Kiran seketika menggeleng dan langsung kembali tertawa canggung. "Bukan, Pak, saya hanya teman satu sekolah Pak Aldi dulu."
"Ah ya... kata Paskal, kamu dan Aldi dulu satu SMA? Itu artinya kamu dulu adik kelas saya?" Sang bos kembali bertanya. "Aneh, kenapa saya enggak ingat kalau pernah lihat kamu dulu di sekolah?"

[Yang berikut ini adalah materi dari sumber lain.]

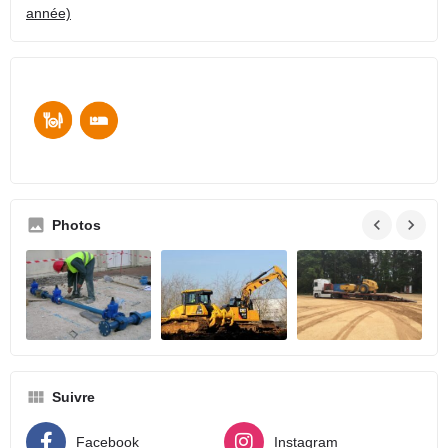
année)
Photos
Suivre
Facebook
Instagram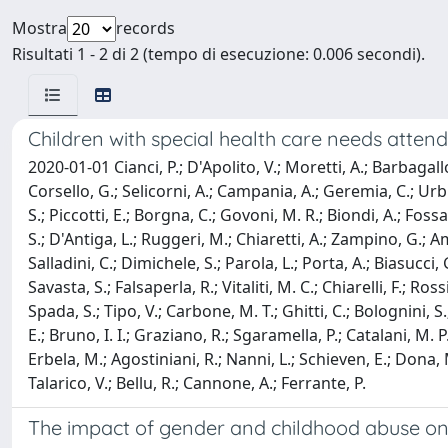
Mostra
records
Risultati 1 - 2 di 2 (tempo di esecuzione: 0.006 secondi).
Children with special health care needs atten
2020-01-01 Cianci, P.; D'Apolito, V.; Moretti, A.; Barbagall
Corsello, G.; Selicorni, A.; Campania, A.; Geremia, C.; Urbin
S.; Piccotti, E.; Borgna, C.; Govoni, M. R.; Biondi, A.; Fossat
S.; D'Antiga, L.; Ruggeri, M.; Chiaretti, A.; Zampino, G.; Am
Salladini, C.; Dimichele, S.; Parola, L.; Porta, A.; Biasucci, G.
Savasta, S.; Falsaperla, R.; Vitaliti, M. C.; Chiarelli, F.; Ro
Spada, S.; Tipo, V.; Carbone, M. T.; Ghitti, C.; Bolognini, S
E.; Bruno, I. I.; Graziano, R.; Sgaramella, P.; Catalani, M. 
Erbela, M.; Agostiniani, R.; Nanni, L.; Schieven, E.; Dona, M.
Talarico, V.; Bellu, R.; Cannone, A.; Ferrante, P.
The impact of gender and childhood abuse on 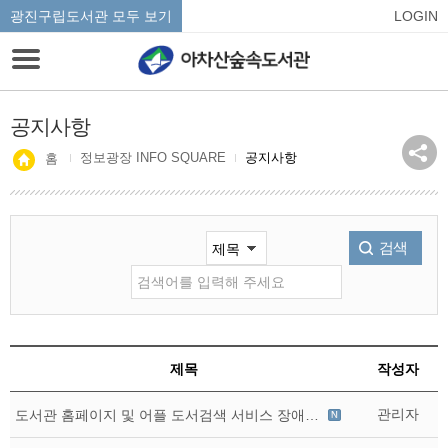
광진구립도서관 모두 보기
LOGIN
공지사항
정보광장 INFO SQUARE
공지사항
홈
검색
제목
작성자
관리자
도서관 홈페이지 및 어플 도서검색 서비스 장애 알림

Orang ini kenapa selalu lupa sama aku, sih?! Kiran membatin dengan perasaan yang tiba-tiba jengkel. Meski begitu, gadis itu tetap tersenyum dari balik selendang tipisnya.
"Iya, Pak, saya dulu juga adik kelas Bapak. Tapi, kita mungkin jarang ketemu karena saya bukan barisan anak populer."

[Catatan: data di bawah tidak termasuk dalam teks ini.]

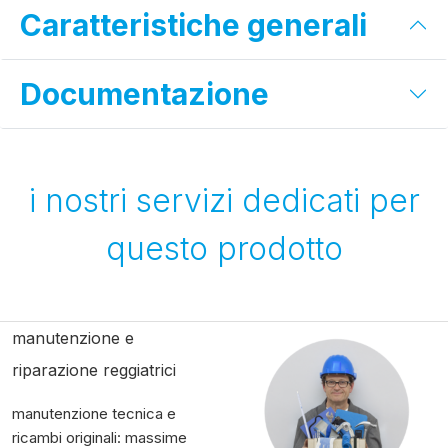
Caratteristiche generali
Documentazione
i nostri servizi dedicati per
questo prodotto
manutenzione e
riparazione reggiatrici
manutenzione tecnica e
ricambi originali: massime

"Jevan ke sini mau bicara soal pemecatan kamu." Paskal mendadak menyela pembicaraan mereka sambil berjalan ke arah sofa terdekat untuk duduk. "Sepertinya, sekretaris Jevan kemarin sudah salah paham dengan instruksi dari kami terkait status kamu, dan malah kirim email soal pemecatan kamu dan Dika ke Baven Technology."
Bola mata Kiran mendadak berbinar. "Salah paham? Maksudnya, saya dan Dika sebenarnya enggak dipecat?"
Paskal mengangguk sambil tersenyum. "Mungkin Jevan yang akan jelaskan soal ini secara langsung ke kamu."
Merasa akan mendapat kabar bagus, Kiran langsung kembali menoleh ke arah Jevan dengan tatapan penuh harap. Jevan sendiri yang masih tampak fokus menatap ke arahnya dalam diam, tiba-tiba terlihat seperti tersadar akan tatapan balik Kiran padanya dan Paskal. Ia pun kemudian berdeham.
"Ah ya, soal kamu dan resepsionis yang satu lagi...," ujarnya, "siapa namanya tadi Paskal?"
“Dika.”
"Ya, Dika!" seru Jevan dengan cepat. "Kamu dan Dika sebenarnya enggak dipecat. Kalian seharusnya hanya dimutasi."
"Mutasi?" Kiran mulai bingung. "Saya yang masih baru kerja akan dimutasi?"
"Ya, kamu dan teman kamu itu akan dimutasi ke lantai teratas," jawab Jevan dengan cuek.
Kiran yang mendengar itu, mendadak pucat pasi. "Kami akan kerja di lantai teratas? Kami enggak akan kerja di bawah Pak Aldi lagi?"
"Kenapa? Kamu memangnya mau tetap kerja sama Aldi?" tanya Jevan dengan alis mata yang mengernyit, seakan-akan terganggu dengan reaksi Kiran barusan.
"Saya enggak boleh pilih itu aja, Pak?" Kiran balik bertanya dengan tampang was-was. "Saya masih sangat baru dan belum banyak pengalaman. Takutnya kalau saya langsung kerja di lantai top eksekutif, saya malah akan mengganggu ritme kerja di sana. Apalagi, saya baru beradaptasi di Baven Technology."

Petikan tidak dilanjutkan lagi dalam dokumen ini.